There were a couple of great pre-Christmas asset sales last week courtesy of companies whose balance sheets had been severely stretched by ill-considered growth strategies.
Just weeks after finalising the headline-grabbing sale of 50% of the base chemical business of its recently-completed Lake Charles Chemicals Project (LCCP) in Louisiana, Sasol announced the sale of its gas-to-power plant in Mozambique.
The LCCP asset was sold for R33.5 billion – less R557 million of fees – and last week’s deal will add just over R2 billion to the group’s slowly increasing cash assets and also contributes to its slowly decreasing operational asset base.
A serving of humble pie for Woolworths
But the juicier transaction, at least from a media perspective, was last week’s sale of the flagship David Jones store in Elizabeth Street in Sydney, Australia.
This is the hugely ambitious store that had generated so much management excitement in the grim years shortly after Woolworths’s R21 billion acquisition of David Jones in 2014.
It was also the store that soaked up huge investment by the retailer and the various high-profile consumer brands that were trying to lure customers to the sparkling CBD outlet.
The deal was struck at Au$510 million (R5.6 billion), which is a comfortable Au$133.2 million (R1.47 billion) above the property’s current book value.
The transaction is in effect a sale-and-lease-back deal as David Jones has signed a 20-year agreement with the new owner.
In addition, reflecting a remarkable optimism for the very long-term future of the troubled Australian retailer, David Jones has five 10-year options on the lease. The terms of the deal give the purchaser Charter Hall a 5% yield on the 12-storey property located smack in the middle of Sydney.

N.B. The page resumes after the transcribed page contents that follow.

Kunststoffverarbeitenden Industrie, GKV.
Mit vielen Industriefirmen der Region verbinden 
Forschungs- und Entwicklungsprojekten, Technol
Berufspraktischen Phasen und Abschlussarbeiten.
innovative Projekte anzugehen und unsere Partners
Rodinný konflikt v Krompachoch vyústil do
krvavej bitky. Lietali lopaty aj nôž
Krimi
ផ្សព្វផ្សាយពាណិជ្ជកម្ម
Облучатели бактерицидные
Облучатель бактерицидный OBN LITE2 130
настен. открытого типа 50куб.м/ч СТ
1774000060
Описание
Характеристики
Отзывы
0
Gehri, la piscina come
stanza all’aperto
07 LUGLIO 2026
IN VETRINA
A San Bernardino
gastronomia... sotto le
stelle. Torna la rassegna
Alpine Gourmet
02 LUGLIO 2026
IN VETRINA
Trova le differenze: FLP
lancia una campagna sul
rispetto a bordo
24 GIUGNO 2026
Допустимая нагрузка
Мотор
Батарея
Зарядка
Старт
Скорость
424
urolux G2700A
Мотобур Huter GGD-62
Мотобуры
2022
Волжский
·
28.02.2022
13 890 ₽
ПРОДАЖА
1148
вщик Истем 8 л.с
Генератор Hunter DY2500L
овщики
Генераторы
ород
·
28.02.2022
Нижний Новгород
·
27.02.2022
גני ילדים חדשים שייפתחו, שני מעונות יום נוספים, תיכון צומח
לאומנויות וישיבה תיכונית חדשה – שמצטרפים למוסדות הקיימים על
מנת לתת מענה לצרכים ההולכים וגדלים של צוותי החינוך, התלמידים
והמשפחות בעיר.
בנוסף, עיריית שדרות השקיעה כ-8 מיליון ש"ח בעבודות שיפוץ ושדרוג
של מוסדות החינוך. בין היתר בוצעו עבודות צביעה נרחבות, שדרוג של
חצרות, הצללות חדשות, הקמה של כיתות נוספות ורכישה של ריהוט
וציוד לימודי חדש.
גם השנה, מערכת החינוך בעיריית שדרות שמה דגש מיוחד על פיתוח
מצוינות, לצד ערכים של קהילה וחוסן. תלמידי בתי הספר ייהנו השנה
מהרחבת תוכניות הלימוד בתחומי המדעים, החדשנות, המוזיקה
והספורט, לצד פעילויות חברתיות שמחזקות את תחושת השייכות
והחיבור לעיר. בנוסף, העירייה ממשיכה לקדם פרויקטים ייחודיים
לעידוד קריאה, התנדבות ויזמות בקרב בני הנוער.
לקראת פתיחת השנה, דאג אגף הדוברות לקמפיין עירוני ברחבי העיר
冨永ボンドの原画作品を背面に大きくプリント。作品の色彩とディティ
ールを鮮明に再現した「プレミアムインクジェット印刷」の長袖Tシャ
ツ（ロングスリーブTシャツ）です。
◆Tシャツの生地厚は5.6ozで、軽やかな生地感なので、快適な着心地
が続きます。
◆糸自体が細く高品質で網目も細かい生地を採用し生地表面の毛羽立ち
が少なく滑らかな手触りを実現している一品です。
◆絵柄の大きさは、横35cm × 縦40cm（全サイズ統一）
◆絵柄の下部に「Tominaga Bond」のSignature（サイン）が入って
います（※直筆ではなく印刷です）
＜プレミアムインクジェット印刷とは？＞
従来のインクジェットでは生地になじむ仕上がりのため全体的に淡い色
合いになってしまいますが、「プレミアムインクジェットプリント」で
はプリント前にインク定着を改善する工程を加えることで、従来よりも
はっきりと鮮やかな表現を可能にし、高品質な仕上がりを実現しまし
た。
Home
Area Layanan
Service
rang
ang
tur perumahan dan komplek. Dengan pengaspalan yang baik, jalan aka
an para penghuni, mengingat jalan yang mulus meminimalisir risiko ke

Charter Hall, which is the largest landlord in Australia, has described the deal as “a deep-value purchase” according to Australian media.
“You’ve got a three-street frontage with knockout views of Hyde Park and the Sydney Harbour. With Elizabeth Street frontage you can never be built out. That’s super-prime,” Charter Hall’s managing director David Harrison told The Australian Financial Review on Tuesday (December 22).

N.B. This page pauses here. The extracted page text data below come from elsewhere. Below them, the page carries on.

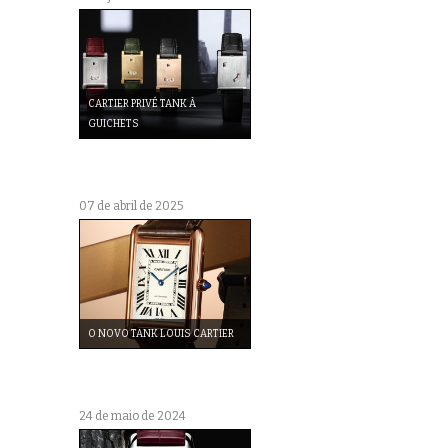
CARTIER PRIVÉ TANK À
GUICHETS
07 de abril de 2025
O NOVO TANK LOUIS CARTIER
24 de maio de 2024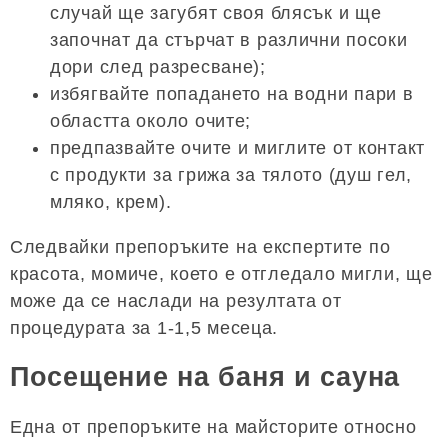
случай ще загубят своя блясък и ще
започнат да стърчат в различни посоки
дори след разресване);
избягвайте попадането на водни пари в
областта около очите;
предпазвайте очите и миглите от контакт
с продукти за грижа за тялото (душ гел,
мляко, крем).
Следвайки препоръките на експертите по
красота, момиче, което е отгледало мигли, ще
може да се наслади на резултата от
процедурата за 1-1,5 месеца.
Посещение на баня и сауна
Една от препоръките на майсторите относно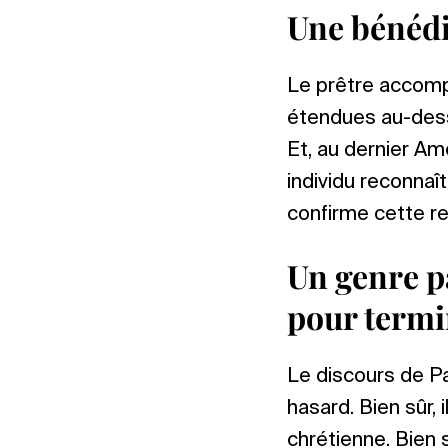
Une bénédi
Le prêtre accompl
étendues au-dess
Et, au dernier Am
individu reconnaît
confirme cette re
Un genre pa
pour termi
Le discours de Pau
hasard. Bien sûr, 
chrétienne. Bien 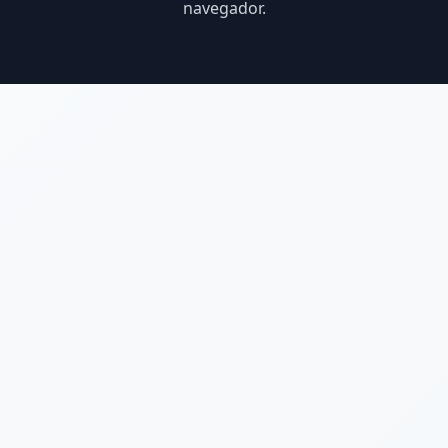
navegador.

The newspaper said the price paid for the property was “around one-third the price of comparable premium retail in the Sydney CBD” – so a bit of a giveaway for Woolworths.
The new Woolworths board evidently believed it had little choice given the pressing need to ensure that David Jones’s debt position was ringfenced not only from Country Road, which is also based in Australia, but Woolworths itself.

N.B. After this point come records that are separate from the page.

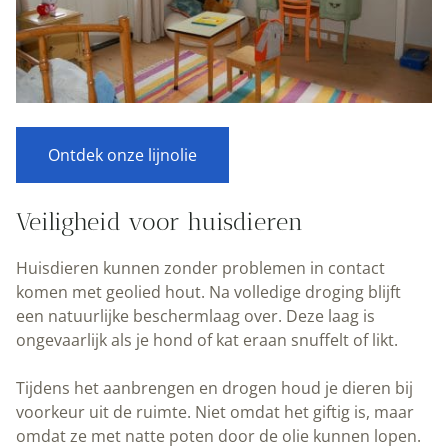
Ontdek onze lijnolie
Veiligheid voor huisdieren
Huisdieren kunnen zonder problemen in contact
komen met geolied hout. Na volledige droging blijft
een natuurlijke beschermlaag over. Deze laag is
ongevaarlijk als je hond of kat eraan snuffelt of likt.
Tijdens het aanbrengen en drogen houd je dieren bij
voorkeur uit de ruimte. Niet omdat het giftig is, maar
omdat ze met natte poten door de olie kunnen lopen.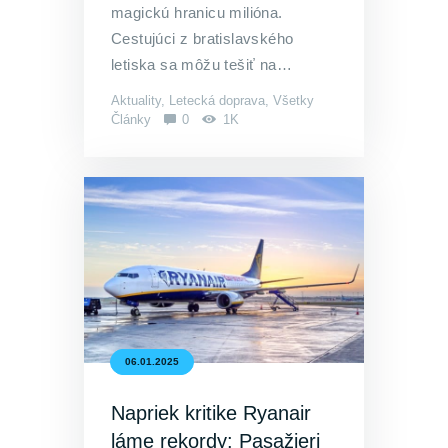
magickú hranicu milióna.
Cestujúci z bratislavského
letiska sa môžu tešiť na…
Aktuality
,
Letecká doprava
,
Všetky
Články
0
1K
06.01.2025
Napriek kritike Ryanair
láme rekordy: Pasažieri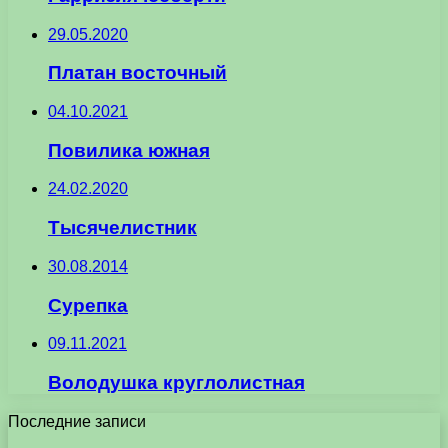
29.05.2020
Платан восточный
04.10.2021
Повилика южная
24.02.2020
Тысячелистник
30.08.2014
Сурепка
09.11.2021
Володушка круглолистная
Последние записи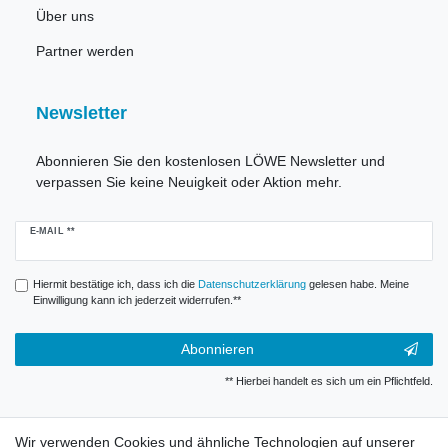
Über uns
Partner werden
Newsletter
Abonnieren Sie den kostenlosen LÖWE Newsletter und
verpassen Sie keine Neuigkeit oder Aktion mehr.
Newsletter
E-MAIL **
Honig
Hiermit bestätige ich, dass ich die
Daten­schutz­erklärung
gelesen habe. Meine
Einwilligung kann ich jederzeit widerrufen.**
Abonnieren
** Hierbei handelt es sich um ein Pflichtfeld.
Widerrufsrecht
Wir verwenden Cookies und ähnliche Technologien auf unserer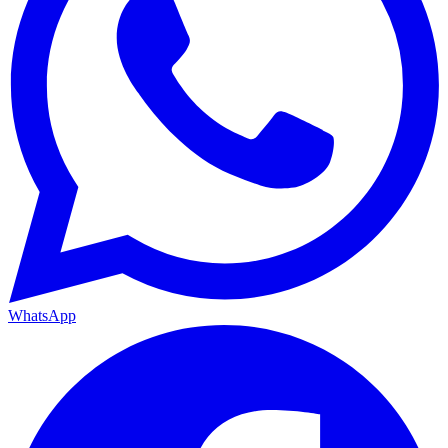
WhatsApp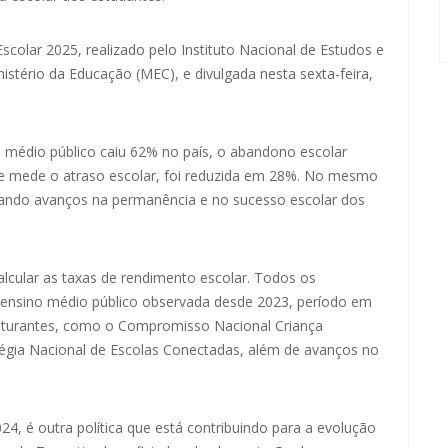
olar 2025, realizado pelo Instituto Nacional de Estudos e
nistério da Educação (MEC), e divulgada nesta sexta-feira,
o médio público caiu 62% no país, o abandono escolar
que mede o atraso escolar, foi reduzida em 28%. No mesmo
iando avanços na permanência e no sucesso escolar dos
cular as taxas de rendimento escolar. Todos os
 ensino médio público observada desde 2023, período em
turantes, como o Compromisso Nacional Criança
tégia Nacional de Escolas Conectadas, além de avanços no
24, é outra política que está contribuindo para a evolução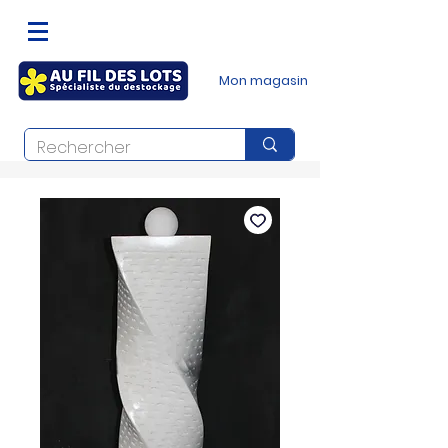
Mon magasin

“The board of directors of WHL [Woolworths Holdings Limited] believes that the proposed transaction will further strengthen the David Jones balance sheet and support the repositioning of the business to deliver shareholder value,” said the company in a Sens announcement on December 21.
The Woolworths share price edged up from R36.65 on Monday to close the short week’s trading at R38.35, indicating the market was relieved but not overly excited by the deal.
Meanwhile, over in the abbreviations stable …
But probably the most interesting share awards announced were those gifted by ARM (African Rainbow Minerals) to its executive chair Patrice Motsepe.
Motsepe scored R78.6 million worth of shares thanks to generous awards made back in 2017.
Just over R59 million of that amount was linked to performance shares, with an additional R19.5 million coming from bonus shares.
But perhaps even more interesting was the R10.5 million in performance shares picked up by non-executive director Mike Arnold.
Then there’s VCP (Value Capital Partners), where key executives are continuing to buy up shares in two relatively recent additions to its portfolio of assets – Sun International and Net1. The steady pace of buying should probably be interpreted as a significant endorsement by people in the know.
The cost of hubris
It’s strange that none of Alibaba’s international shareholders, who must be feeling extremely disappointed by the significantly diminished prospects for their investment, are talking about suing the group’s founder.
How could Jack Ma not have understood the delicate nature of the relationship that exists between the Chinese government/Chinese Communist Party and China’s powerful corporations?
And how could he not have realised that the more powerful those corporations become the more delicate that relationship?
It’s difficult to know precisely what the Chinese Communist Party wants from its private sector players, but it would be safe to assume it doesn’t want high profile executives lambasting them in public.
Alibaba grew to what it is thanks to Chinese government policy that blocked international competition and sheltered an otherwise shoddy operating environment. Jack Ma seemed to believe it was all his own doing. He also assumed that restrictions would never be imposed on his group’s anti-competitive behaviour or on its potentially destabilising and aggressive micro-lending activities. His ill-considered behavior has cost shareholders dearly.
Naspers and Prosus shareholders are lucky to have the much more circumspect Pony Ma at the helm of Tencent.
He is by all accounts a humble individual who is extremely aware that the growth of this phenomenal business is not all of his doing.